Plusieurs responsables européens et de l’OTAN ont exprimé leur inquiétude face à la demande d’assistance du président américain Donald Trump concernant la sécurisation de la navigation dans le détroit d’Ormuz, soulignant que la guerre menée par les États-Unis et Israël contre l’Iran n’est pas leur guerre et qu’ils recherchent des solutions diplomatiques.
CNN a rapporté que le gouvernement allemand avait répondu à la demande de Trump en déclarant que cette guerre « n’a rien à voir avec l’OTAN ». Le porte-parole du gouvernement allemand, Friedrich Merz, a déclaré : « Il ne s’agit pas d’une guerre de l’OTAN, la participation n’était pas envisagée auparavant et ne l’est pas maintenant », ajoutant que l’Allemagne ne participera à aucune activité militaire dans le détroit.
Le porte-parole a déclaré aux journalistes qu’«avant la guerre, les États-Unis et Israël avaient clairement indiqué que l’aide européenne n’était ni nécessaire ni souhaitée.»
Dans des propos similaires tenus à son arrivée à Bruxelles, le ministre allemand des Affaires étrangères, Johannes Wadephul, a souligné que « les membres de l’OTAN n’ont aucun rôle à jouer dans ce conflit ».
Pour sa part, le secrétaire britannique au Travail et aux Pensions, Pat McFadden, a déclaré que cette guerre est « une opération américano-israélienne et non une guerre de l’OTAN », soulignant la position de Londres qui n’est pas un acteur majeur du conflit, ce qui déterminera le cours de toute discussion future concernant une éventuelle participation.
Le ministre britannique des Affaires étrangères, Keir Starmer, a déclaré lors d’une conférence de presse que le gouvernement britannique « ne se laissera pas entraîner dans une guerre plus large avec l’Iran », soulignant que « notre direction privilégie les intérêts britanniques, quelles que soient les pressions ».
Il a également expliqué que les responsables britanniques coopèrent avec tous leurs alliés européens pour étudier les mesures possibles visant à rouvrir le détroit d’Ormuz de manière collective, sans aucune implication militaire directe.
Parallèlement, le ministre italien des Affaires étrangères, Antonio Tajani, a minimisé la probabilité d’une participation de la marine italienne à la protection des pétroliers traversant le détroit, soulignant que « la présence de la frégate lance-missiles italienne se limite actuellement à la Méditerranée orientale » et que « ni nous ni aucun autre pays européen n’avons été sollicités pour envoyer des forces militaires afin d’assurer le passage des navires ».
Le ministre polonais des Affaires étrangères, Radoslaw Sikorski, a également annoncé que son pays « excluait d’envoyer ses forces à la guerre », confirmant ainsi une position similaire à celle d’autres pays européens qui refusent de participer directement à l’agression américano-israélienne contre l’Iran.
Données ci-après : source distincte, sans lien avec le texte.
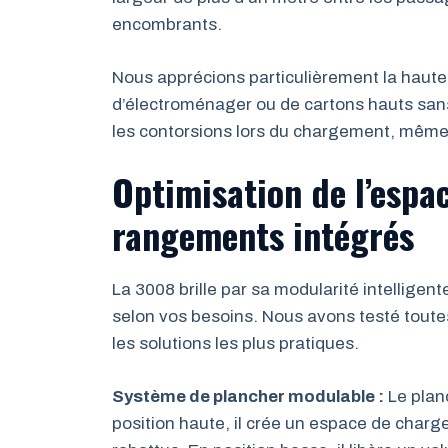
encombrants.
Nous apprécions particulièrement la hauteu
d’électroménager ou de cartons hauts sans
les contorsions lors du chargement, même 
Optimisation de l’espac
rangements intégrés
La 3008 brille par sa modularité intelligen
selon vos besoins. Nous avons testé toute
les solutions les plus pratiques.
Système de plancher modulable :
Le planc
position haute, il crée un espace de charg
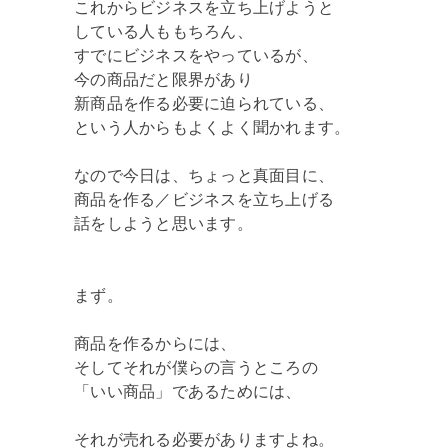
これからビジネスを立ち上げようと
している人ももちろん、
すでにビジネスをやっているが、
今の商品だと限界があり
新商品を作る必要に迫られている、
という人からもよくよく聞かれます。
なので今日は、ちょっと真面目に、
商品を作る／ビジネスを立ち上げる
話をしようと思います。
まず。
商品を作るからには、
そしてそれが僕らの言うところの
「いい商品」であるためには、
それが売れる必要がありますよね。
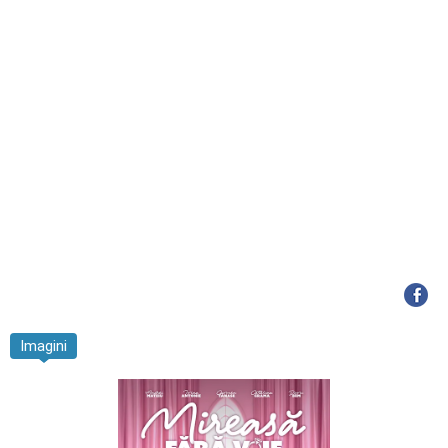
Imagini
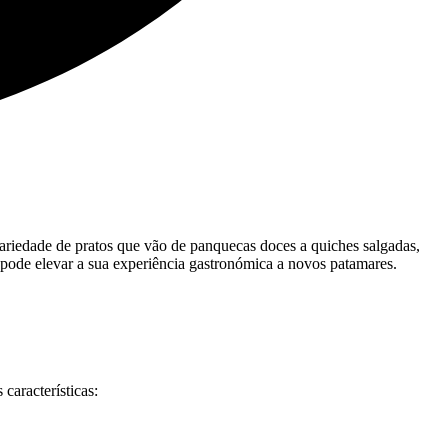
ariedade de pratos que vão de panquecas doces a quiches salgadas,
pode elevar a sua experiência gastronómica a novos patamares.
características:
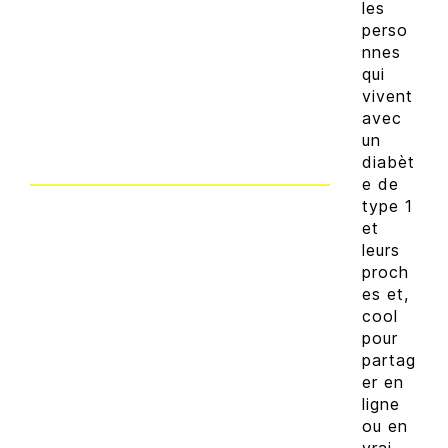
les
perso
nnes
qui
vivent
avec
un
diabèt
e de
type 1
et
leurs
proch
es et,
cool
pour
partag
er en
ligne
ou en
vrai,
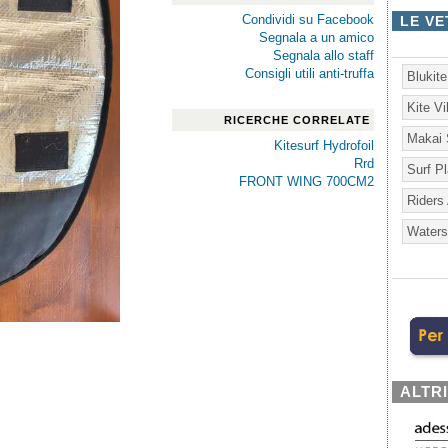
Condividi su Facebook
LE VE
Segnala a un amico
Segnala allo staff
Consigli utili anti-truffa
Blukit
Kite V
RICERCHE CORRELATE
Makai 
Kitesurf Hydrofoil
Rrd
Surf P
FRONT WING 700CM2
Riders
Waters
ALTR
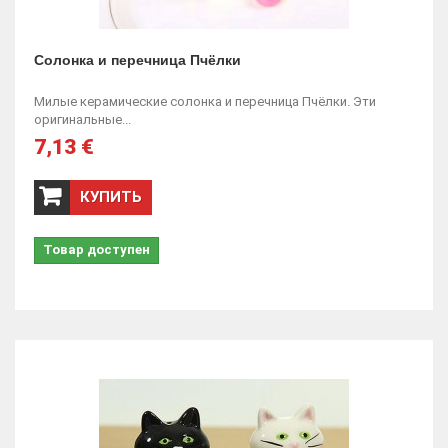
Солонка и перечница Пчёлки
Милые керамические солонка и перечница Пчёлки. Эти
оригинальные...
7,13 €
КУПИТЬ
Товар доступен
Trump avait averti que l’OTAN était confrontée à un avenir « très sombre » si les alliés des États-Unis ne contribuaient pas à l’ouverture du détroit d’Ormuz, envoyant ainsi un message clair aux pays européens pour qu’ils rejoignent la guerre contre l’Iran.
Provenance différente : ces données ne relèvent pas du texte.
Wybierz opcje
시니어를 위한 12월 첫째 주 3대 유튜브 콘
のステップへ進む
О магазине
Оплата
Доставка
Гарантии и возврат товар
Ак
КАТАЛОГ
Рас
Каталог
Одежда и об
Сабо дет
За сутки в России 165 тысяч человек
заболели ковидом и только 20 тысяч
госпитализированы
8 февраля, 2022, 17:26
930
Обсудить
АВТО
Selon Bloomberg, les pays européens et certains États du Golfe restent sceptiques quant à la proposition du président américain Donald Trump d’escorter les navires commerciaux dans le détroit d’Ormuz par des forces navales alliées.
Le journal cite des responsables affirmant que l’ajout de navires européens dans la région ne modifierait que très peu l’équilibre naval, car leur arrivée pourrait prendre des semaines, compte tenu de l’importante présence navale américaine déjà en place.
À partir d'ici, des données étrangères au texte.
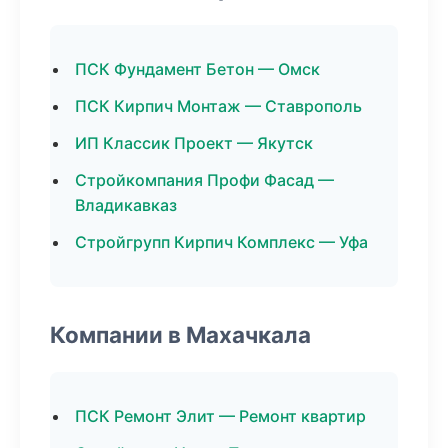
ПСК Фундамент Бетон — Омск
ПСК Кирпич Монтаж — Ставрополь
ИП Классик Проект — Якутск
Стройкомпания Профи Фасад —
Владикавказ
Стройгрупп Кирпич Комплекс — Уфа
Компании в Махачкала
ПСК Ремонт Элит — Ремонт квартир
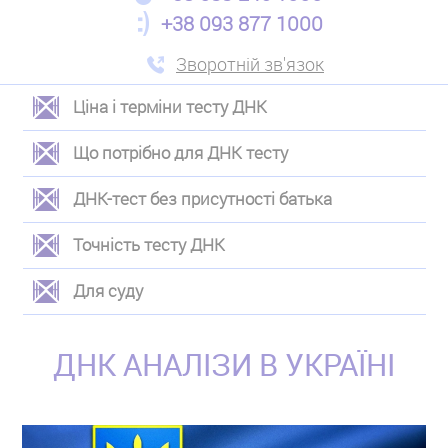
+38 093 877 1000
Зворотній зв'язок
Ціна і терміни тесту ДНК
ЛЕВОЕ
Що потрібно для ДНК тесту
МЕНЮ
ДНК-тест без присутності батька
Точність тесту ДНК
Для суду
ДНК АНАЛІЗИ В УКРАЇНІ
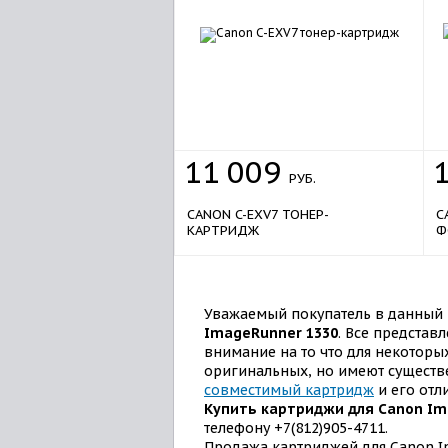
11
009
РУБ.
CANON C-EXV7 ТОНЕР-
C
КАРТРИДЖ
Ф
Уважаемый покупатель в данный 
ImageRunner 1330
. Все представ
внимание на то что для некотор
оригинальных, но имеют существе
совместимый картридж
и его отл
Купить картриджи для Canon Im
телефону +7(812)905-4711.
Продажа картриджей для Canon Im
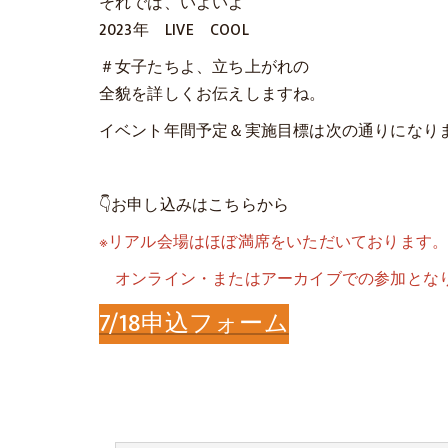
それでは、いよいよ
2023年 LIVE COOL
＃女子たちよ、立ち上がれの
全貌を詳しくお伝えしますね。
イベント年間予定＆実施目標は次の通りになり
👇お申し込みはこちらから
※リアル会場はほぼ満席をいただいております
オンライン・またはアーカイブでの参加とな
7/18申込フォーム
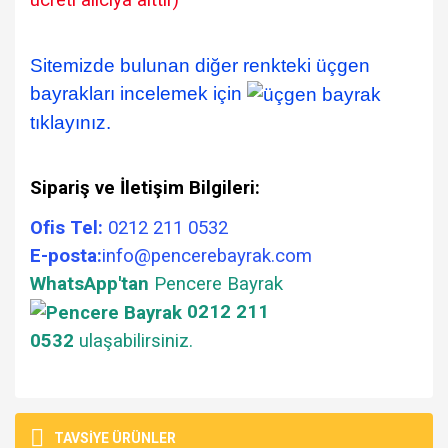
ücreti alıcıya aittir)
Sitemizde bulunan diğer renkteki üçgen
bayrakları incelemek için
tıklayınız.
Sipariş ve İletişim Bilgileri:
Ofis Tel:
0212 211 0532
E-posta:
info@pencerebayrak.com
WhatsApp'tan
Pencere Bayrak
0212 211
0532
ulaşabilirsiniz.
Bu ürünün fiyat bilgisi, resim, ürün açıklamalarında ve diğer
konularda yetersiz gördüğünüz noktaları öneri formunu
Bu ürüne ilk yorumu siz yapın!
TAVSİYE ÜRÜNLER
Ürün hakkında henüz soru sorulmamış.
kullanarak tarafımıza iletebilirsiniz.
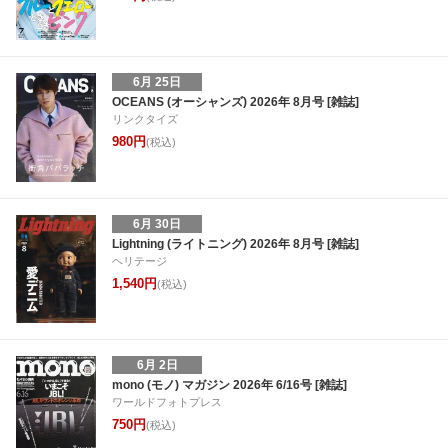
6月 25日
OCEANS (オーシャンズ) 2026年 8月号 [雑誌]
リンクタイズ
980円
(税込)
6月 30日
Lightning (ライトニング) 2026年 8月号 [雑誌]
ヘリテージ
1,540円
(税込)
6月 2日
mono (モノ) マガジン 2026年 6/16号 [雑誌]
ワールドフォトプレス
750円
(税込)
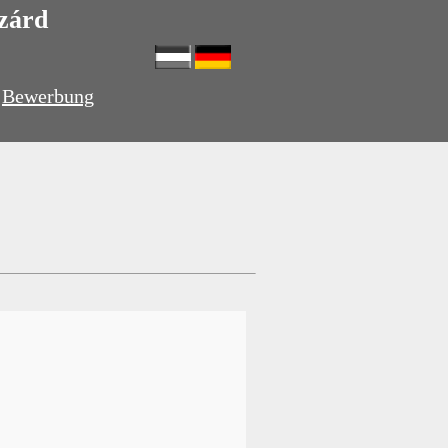
szárd
Bewerbung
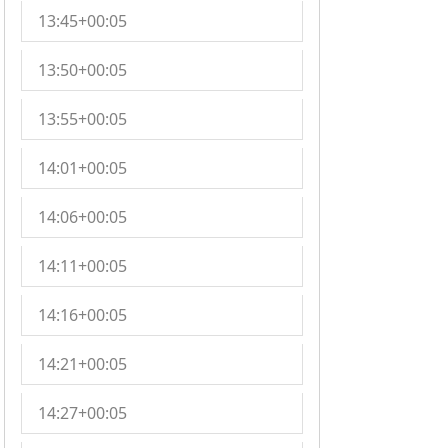
13:45+00:05
13:50+00:05
13:55+00:05
14:01+00:05
14:06+00:05
14:11+00:05
14:16+00:05
14:21+00:05
14:27+00:05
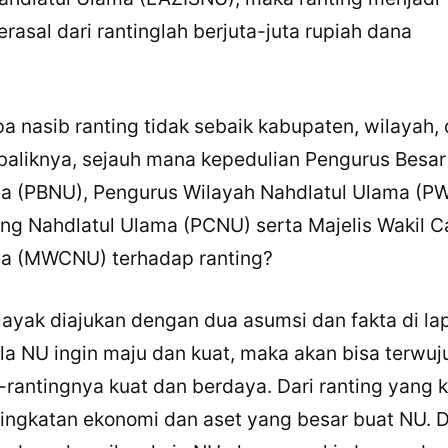
asal dari rantinglah berjuta-juta rupiah dana
nasib ranting tidak sebaik kabupaten, wilayah,
aliknya, sejauh mana kepedulian Pengurus Besar
a (PBNU), Pengurus Wilayah Nahdlatul Ulama (P
g Nahdlatul Ulama (PCNU) serta Majelis Wakil 
ma (MWCNU) terhadap ranting?
 layak diajukan dengan dua asumsi dan fakta di la
la NU ingin maju dan kuat, maka akan bisa terwuj
g-rantingnya kuat dan berdaya. Dari ranting yang 
ingkatan ekonomi dan aset yang besar buat NU. D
Ces responsables ont indiqué que l’escorte de navires commerciaux pourrait s’avérer « extrêmement dangereuse » pour les équipages militaires et commerciaux, soulignant que les États-Unis et leurs alliés pourraient ne pas disposer de ressources navales suffisantes pour escorter un nombre suffisant de navires et permettre la réouverture effective du détroit.
Certains responsables européens ont toutefois exprimé leur crainte, au cas où le détroit restait fermé et les prix du pétrole augmentaient, que Trump puisse reprocher aux alliés de « ne pas être intervenus ».